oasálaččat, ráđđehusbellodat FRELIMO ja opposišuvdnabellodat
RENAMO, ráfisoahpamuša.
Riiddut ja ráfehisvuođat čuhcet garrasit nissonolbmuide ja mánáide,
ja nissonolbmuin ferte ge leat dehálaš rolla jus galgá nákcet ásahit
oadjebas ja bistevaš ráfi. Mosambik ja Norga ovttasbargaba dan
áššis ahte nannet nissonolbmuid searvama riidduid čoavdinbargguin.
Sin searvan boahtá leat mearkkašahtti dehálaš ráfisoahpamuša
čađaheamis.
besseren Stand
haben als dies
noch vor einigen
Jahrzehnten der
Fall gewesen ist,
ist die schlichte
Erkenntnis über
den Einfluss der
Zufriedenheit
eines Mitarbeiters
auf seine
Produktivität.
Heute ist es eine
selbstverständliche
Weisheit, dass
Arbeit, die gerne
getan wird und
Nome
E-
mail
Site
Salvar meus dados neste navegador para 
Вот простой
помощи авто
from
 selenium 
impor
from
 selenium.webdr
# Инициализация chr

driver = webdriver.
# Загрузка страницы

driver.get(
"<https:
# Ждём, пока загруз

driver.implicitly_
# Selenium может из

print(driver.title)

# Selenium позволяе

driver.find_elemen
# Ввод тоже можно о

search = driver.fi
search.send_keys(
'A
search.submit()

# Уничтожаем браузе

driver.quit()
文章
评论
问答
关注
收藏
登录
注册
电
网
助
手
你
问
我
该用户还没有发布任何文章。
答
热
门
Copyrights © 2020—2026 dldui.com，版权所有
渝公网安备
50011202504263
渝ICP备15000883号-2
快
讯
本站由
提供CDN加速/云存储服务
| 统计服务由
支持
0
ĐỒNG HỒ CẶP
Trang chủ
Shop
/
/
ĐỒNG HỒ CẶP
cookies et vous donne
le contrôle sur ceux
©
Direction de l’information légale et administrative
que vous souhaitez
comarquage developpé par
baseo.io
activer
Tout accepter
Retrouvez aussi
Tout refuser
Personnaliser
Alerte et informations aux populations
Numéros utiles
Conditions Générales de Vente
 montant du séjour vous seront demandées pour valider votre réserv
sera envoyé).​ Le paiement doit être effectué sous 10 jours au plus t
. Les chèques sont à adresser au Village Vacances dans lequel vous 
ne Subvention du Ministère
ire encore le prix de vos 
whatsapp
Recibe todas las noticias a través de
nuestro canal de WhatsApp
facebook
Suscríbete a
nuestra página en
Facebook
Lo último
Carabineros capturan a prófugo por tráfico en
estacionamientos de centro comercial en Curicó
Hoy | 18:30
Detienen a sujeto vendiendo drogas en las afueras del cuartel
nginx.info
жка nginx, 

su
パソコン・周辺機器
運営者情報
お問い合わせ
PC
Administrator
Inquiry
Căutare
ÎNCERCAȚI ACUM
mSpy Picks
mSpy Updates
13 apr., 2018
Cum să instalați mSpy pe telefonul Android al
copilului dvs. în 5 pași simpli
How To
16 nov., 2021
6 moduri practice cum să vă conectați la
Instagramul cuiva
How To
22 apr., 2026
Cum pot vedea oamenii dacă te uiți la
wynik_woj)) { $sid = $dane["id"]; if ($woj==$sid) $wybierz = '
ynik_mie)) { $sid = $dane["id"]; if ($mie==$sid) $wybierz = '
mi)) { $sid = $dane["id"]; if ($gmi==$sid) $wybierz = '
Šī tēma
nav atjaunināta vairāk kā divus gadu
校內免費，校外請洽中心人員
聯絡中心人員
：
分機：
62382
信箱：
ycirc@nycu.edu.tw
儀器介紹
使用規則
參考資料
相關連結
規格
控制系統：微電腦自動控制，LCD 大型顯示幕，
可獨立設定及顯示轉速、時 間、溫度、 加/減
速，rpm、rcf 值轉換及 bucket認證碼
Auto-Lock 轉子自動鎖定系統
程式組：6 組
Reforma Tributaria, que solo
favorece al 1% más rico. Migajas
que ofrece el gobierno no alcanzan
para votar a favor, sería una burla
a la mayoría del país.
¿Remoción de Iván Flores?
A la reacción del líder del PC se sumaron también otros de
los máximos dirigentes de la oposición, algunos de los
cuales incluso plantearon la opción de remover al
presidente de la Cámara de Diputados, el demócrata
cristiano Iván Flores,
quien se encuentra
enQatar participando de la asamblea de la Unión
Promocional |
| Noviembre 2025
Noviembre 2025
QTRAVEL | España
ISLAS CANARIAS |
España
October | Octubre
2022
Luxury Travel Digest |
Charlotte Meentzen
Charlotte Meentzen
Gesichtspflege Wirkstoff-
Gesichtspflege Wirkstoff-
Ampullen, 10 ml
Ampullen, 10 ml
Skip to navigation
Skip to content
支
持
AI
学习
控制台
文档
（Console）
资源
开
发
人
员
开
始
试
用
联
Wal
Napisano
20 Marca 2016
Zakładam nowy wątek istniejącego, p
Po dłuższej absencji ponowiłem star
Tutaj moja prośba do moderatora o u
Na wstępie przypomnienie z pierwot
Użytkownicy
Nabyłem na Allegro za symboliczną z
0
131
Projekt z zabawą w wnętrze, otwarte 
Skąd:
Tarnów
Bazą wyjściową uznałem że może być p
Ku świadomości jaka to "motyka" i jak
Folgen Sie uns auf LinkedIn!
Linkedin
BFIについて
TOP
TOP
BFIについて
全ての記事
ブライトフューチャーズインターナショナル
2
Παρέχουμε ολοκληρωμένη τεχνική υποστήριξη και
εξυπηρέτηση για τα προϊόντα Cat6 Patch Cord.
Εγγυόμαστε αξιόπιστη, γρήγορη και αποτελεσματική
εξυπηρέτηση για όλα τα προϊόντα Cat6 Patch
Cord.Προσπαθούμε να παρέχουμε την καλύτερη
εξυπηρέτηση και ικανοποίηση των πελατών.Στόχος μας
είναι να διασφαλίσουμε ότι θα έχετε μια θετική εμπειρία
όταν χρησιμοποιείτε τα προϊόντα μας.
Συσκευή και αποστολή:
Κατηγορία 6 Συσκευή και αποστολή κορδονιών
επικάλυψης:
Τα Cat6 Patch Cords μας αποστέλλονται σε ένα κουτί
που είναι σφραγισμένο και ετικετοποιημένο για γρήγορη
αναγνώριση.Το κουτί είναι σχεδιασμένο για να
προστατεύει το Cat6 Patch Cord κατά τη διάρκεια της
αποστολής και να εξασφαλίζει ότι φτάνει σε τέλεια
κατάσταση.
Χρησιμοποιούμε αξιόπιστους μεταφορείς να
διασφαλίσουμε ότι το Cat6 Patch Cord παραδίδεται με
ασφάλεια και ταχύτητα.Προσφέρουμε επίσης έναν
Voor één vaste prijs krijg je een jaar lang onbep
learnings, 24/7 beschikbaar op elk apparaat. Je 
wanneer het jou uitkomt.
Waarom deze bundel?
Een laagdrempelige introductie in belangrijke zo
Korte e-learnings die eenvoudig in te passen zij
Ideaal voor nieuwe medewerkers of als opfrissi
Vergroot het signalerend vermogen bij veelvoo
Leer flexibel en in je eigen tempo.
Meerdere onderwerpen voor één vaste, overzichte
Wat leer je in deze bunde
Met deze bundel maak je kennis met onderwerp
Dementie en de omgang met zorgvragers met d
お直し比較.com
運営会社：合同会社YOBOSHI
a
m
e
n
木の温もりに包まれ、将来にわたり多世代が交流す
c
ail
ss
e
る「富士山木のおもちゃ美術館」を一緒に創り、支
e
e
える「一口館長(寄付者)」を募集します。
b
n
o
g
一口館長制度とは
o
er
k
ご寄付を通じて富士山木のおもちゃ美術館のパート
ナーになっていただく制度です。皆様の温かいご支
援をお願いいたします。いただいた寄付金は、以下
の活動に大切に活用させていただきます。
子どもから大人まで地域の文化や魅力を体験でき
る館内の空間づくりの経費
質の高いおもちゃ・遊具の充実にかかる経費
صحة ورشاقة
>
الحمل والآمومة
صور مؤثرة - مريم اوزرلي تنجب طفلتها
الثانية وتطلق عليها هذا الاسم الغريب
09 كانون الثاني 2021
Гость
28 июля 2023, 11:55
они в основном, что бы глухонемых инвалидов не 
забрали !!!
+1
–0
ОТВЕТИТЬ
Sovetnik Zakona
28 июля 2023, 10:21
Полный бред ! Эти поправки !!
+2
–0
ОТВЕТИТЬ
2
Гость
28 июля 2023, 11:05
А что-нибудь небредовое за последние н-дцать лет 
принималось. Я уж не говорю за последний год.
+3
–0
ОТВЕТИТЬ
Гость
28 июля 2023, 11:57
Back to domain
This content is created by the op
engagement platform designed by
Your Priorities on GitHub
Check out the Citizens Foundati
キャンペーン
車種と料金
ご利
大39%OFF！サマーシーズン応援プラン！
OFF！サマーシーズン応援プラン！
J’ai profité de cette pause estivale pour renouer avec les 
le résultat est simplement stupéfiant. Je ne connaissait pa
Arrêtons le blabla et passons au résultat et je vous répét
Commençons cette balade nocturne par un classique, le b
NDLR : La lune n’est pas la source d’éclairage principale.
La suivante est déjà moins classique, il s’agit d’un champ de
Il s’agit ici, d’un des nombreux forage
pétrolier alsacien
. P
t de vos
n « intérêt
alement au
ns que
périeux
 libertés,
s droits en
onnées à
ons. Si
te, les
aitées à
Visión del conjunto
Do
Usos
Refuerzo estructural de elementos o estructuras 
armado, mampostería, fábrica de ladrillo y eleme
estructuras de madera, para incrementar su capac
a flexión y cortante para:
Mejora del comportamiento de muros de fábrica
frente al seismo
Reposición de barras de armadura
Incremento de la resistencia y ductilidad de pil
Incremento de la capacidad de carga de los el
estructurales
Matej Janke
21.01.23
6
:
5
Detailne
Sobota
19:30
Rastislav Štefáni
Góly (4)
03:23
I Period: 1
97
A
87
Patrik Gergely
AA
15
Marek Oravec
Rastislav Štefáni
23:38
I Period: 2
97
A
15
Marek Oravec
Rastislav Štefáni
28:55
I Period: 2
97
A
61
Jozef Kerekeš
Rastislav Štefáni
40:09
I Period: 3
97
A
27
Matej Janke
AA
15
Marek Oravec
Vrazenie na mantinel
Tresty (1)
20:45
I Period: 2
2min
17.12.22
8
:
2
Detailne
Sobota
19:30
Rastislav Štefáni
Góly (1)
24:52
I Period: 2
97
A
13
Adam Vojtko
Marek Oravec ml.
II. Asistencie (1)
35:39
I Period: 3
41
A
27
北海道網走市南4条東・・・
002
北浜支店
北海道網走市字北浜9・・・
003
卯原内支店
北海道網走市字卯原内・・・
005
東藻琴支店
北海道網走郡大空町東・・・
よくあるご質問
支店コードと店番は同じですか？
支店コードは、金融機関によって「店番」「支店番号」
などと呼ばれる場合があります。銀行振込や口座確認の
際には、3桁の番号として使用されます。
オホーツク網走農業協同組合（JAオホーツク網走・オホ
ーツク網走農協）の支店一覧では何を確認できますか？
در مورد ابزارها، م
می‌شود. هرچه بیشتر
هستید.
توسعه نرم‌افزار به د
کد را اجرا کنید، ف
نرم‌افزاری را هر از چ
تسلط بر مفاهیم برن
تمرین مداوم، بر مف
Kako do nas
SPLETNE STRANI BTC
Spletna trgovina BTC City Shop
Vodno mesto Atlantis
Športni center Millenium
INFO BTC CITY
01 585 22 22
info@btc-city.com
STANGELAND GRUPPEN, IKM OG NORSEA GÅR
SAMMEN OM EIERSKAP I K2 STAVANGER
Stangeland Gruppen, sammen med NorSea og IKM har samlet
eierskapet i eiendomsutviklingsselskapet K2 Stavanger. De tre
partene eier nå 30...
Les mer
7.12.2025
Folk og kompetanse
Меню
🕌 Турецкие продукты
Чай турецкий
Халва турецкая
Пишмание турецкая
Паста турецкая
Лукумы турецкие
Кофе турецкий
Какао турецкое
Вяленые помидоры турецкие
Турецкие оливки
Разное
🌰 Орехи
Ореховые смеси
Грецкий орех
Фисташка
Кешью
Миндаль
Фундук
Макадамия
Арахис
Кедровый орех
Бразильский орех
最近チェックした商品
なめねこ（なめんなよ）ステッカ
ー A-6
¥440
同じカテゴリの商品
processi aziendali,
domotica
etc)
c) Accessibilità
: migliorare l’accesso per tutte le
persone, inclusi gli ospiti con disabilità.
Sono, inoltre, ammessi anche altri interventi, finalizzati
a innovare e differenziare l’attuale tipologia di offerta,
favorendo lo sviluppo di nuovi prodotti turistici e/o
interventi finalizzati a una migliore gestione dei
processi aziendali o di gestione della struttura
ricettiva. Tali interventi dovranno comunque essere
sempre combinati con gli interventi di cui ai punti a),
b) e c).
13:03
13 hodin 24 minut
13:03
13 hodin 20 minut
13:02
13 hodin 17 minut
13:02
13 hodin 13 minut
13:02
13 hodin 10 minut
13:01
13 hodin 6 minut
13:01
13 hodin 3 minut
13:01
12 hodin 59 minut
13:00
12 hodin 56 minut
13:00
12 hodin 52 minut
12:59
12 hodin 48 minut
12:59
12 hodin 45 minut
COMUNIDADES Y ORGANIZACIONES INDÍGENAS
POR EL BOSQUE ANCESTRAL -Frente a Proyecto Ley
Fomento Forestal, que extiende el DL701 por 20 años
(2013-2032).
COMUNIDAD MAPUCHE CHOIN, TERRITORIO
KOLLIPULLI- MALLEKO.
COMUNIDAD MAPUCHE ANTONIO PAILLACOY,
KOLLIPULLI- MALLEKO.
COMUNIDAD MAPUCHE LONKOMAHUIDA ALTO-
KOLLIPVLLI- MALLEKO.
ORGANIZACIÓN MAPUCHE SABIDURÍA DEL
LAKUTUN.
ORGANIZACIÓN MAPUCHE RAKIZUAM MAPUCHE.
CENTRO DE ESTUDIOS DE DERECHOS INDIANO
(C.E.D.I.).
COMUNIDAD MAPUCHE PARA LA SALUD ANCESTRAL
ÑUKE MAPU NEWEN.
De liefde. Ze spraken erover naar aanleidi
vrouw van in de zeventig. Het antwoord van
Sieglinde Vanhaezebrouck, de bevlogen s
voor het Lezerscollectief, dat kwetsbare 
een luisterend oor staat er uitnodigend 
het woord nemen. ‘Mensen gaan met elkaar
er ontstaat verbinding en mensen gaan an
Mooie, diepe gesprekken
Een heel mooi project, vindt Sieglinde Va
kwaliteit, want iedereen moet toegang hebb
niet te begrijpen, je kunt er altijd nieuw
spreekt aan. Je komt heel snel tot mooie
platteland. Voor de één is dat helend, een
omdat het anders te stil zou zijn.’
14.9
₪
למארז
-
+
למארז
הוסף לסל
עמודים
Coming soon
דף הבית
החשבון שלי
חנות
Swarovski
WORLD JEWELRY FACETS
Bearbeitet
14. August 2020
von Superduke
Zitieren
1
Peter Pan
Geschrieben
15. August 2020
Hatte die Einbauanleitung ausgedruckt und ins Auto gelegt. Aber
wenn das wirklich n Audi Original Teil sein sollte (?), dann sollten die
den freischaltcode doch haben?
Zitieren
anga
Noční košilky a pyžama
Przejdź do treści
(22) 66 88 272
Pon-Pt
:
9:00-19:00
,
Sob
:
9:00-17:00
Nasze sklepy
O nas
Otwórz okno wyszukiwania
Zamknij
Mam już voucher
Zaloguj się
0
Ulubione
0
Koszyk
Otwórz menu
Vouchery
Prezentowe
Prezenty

· · · · ·

* [Exercise directions]
Lines are to be repeated exactly from the one that contains "Mam już voucher" through the last line of the listing, with both ends kept and no others added.

* [Worked solution]
Mam już voucher
Zaloguj się
0
Ulubione
0
Koszyk
Otwórz menu
Vouchery
Prezentowe
Prezenty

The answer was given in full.